Preimplantation genetic testing (PGT) may be recommended during in vitro fertilization (IVF) to test the embryos for certain genetic diseases or chromosomal abnormalities. Once an egg is fertilized and grows into an optimal number of cells, a biopsy of the embryo is performed and cells are removed to be analyzed for potential genetic conditions.
This process allows the selection of the healthiest embryos for transfer. Selection is also possible based on gender balancing. PGT typically requires that the embryos be frozen in order to be transferred at a later time in a frozen embryo transfer.
What Conditions Do These Procedures Test For?

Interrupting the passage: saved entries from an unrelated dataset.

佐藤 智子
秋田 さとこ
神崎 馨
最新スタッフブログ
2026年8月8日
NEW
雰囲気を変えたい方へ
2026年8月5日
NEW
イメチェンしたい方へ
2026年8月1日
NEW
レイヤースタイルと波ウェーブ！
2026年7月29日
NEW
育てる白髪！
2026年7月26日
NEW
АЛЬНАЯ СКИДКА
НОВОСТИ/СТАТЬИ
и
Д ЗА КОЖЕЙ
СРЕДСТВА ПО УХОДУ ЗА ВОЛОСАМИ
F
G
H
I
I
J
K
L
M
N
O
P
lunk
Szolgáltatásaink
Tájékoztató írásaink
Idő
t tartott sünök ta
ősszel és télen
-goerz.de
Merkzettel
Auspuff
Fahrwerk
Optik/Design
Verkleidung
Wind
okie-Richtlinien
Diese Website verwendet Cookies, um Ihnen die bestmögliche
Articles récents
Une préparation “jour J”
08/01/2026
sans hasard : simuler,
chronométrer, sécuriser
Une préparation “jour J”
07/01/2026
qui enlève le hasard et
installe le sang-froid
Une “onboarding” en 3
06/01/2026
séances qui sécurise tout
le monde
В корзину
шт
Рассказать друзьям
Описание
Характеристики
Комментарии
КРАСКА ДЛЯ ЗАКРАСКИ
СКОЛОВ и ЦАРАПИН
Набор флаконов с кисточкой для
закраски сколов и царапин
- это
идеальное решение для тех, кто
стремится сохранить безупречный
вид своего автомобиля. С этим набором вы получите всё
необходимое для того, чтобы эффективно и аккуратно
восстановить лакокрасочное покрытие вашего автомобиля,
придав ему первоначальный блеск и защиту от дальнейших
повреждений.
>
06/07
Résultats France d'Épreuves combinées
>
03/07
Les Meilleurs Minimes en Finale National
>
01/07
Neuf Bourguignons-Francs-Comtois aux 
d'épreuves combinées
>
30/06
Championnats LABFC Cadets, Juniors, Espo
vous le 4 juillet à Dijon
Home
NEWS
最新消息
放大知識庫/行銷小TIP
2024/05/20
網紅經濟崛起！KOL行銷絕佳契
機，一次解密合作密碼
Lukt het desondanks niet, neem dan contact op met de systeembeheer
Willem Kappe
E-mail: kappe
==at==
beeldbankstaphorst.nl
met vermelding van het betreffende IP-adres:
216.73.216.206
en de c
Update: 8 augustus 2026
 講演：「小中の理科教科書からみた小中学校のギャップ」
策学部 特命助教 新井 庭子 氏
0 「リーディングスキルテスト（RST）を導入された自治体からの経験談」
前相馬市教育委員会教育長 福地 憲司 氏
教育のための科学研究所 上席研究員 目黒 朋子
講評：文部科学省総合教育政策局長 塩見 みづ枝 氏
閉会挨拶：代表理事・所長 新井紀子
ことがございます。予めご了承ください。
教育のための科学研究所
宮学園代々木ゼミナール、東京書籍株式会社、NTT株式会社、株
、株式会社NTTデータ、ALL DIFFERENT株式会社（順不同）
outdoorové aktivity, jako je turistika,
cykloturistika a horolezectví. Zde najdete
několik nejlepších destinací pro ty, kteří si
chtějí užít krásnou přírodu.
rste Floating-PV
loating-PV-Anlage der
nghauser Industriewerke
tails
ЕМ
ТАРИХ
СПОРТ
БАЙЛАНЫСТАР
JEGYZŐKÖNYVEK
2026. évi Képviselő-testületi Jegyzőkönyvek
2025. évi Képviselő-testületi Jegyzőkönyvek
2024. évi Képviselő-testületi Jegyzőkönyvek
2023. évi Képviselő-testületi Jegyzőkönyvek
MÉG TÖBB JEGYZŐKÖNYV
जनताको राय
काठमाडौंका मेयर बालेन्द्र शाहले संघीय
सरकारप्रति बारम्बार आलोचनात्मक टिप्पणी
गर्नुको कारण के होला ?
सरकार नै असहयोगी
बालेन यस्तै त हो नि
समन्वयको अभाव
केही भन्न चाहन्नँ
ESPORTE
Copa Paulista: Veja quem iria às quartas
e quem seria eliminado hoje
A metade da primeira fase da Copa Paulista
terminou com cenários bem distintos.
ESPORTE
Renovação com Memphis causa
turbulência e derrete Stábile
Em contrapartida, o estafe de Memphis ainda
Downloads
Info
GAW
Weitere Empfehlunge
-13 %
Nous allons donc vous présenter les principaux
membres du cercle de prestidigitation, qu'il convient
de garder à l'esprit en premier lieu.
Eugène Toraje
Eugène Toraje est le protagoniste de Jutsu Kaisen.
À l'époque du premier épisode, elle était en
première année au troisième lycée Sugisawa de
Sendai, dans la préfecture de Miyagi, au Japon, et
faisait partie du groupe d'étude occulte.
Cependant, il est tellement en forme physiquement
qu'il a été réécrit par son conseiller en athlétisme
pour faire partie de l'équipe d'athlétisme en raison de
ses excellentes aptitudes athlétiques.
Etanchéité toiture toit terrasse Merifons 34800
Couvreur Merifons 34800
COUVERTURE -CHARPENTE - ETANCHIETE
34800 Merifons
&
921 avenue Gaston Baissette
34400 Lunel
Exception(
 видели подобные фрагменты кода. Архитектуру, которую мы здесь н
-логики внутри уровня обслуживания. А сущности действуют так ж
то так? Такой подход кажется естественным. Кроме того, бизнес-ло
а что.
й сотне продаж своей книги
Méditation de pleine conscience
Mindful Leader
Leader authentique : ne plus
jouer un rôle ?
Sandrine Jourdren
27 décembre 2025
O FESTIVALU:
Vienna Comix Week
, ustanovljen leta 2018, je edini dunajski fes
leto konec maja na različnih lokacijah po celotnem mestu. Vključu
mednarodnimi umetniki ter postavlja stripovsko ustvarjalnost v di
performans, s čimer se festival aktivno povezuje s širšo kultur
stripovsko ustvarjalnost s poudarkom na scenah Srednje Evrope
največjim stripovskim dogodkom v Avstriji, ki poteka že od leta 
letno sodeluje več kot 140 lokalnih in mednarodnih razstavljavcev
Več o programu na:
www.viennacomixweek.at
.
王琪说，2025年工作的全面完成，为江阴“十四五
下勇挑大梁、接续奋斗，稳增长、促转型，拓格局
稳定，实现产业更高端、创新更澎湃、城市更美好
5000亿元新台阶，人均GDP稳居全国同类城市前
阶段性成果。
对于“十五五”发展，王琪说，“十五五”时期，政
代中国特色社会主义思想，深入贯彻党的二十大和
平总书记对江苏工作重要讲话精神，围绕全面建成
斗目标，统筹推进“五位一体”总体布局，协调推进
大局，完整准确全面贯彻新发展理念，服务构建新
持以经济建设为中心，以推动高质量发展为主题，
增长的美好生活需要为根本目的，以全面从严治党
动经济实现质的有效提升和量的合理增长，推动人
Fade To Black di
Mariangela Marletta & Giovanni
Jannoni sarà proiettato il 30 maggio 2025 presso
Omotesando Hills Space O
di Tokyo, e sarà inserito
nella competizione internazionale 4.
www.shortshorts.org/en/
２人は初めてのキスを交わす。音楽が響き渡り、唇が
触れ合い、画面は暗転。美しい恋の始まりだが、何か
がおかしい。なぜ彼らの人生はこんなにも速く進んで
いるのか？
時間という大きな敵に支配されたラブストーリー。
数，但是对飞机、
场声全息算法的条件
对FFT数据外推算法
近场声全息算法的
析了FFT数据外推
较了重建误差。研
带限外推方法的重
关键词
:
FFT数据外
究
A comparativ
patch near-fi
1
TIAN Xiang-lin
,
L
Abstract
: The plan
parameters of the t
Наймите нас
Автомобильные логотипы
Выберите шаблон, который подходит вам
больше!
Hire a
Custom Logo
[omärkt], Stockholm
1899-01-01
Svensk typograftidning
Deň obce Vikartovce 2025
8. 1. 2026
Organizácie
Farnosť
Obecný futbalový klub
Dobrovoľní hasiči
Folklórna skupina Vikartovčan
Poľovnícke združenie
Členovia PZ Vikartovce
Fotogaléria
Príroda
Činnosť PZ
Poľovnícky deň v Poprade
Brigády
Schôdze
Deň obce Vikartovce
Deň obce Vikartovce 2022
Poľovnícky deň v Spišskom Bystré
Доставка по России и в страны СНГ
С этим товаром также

PGT for monogenic disease (PGT-M) is used to test for single gene diseases that are inherited from one or both of the parents. Some of these disorders include Sickle Cell Anemia, Tay Sachs, Cystic Fibrosis, Huntington’s Disease, and others. A couple may know of this risk from a prior affected child, family history, or having a genetic carrier screening panel performed prior to attempting pregnancy. These panels are offered to all patients at Columbia University Fertility Center.
PGT for aneuploidy (PGT-A) evaluates the number of chromosomes in an embryo. Normal embryos, and babies, have two copies of each chromosome numbered one through 22 and XX for a girl or XY for a boy. Numerical chromosome abnormalities may cause an embryo to fail to implant, miscarry, or cause a condition such as Down syndrome.
Who should have these procedures performed?
These procedures may be appropriate for patients who are known carriers of genetic diseases, have a history of multiple miscarriages (recurrent pregnancy loss), or have repeated IVF failures with no identifiable causes. PGT-A is available to any one undergoing IVF and may help with selection when single embryo transfer is being performed. Single embryo transfer is strongly recommended after PGT-A. PGT provides valuable knowledge and diagnosis to our doctors and genetic counselors to ensure the proper treatment and care for the patient. We will work with you before and after PGT to help you make the most informed decision possible.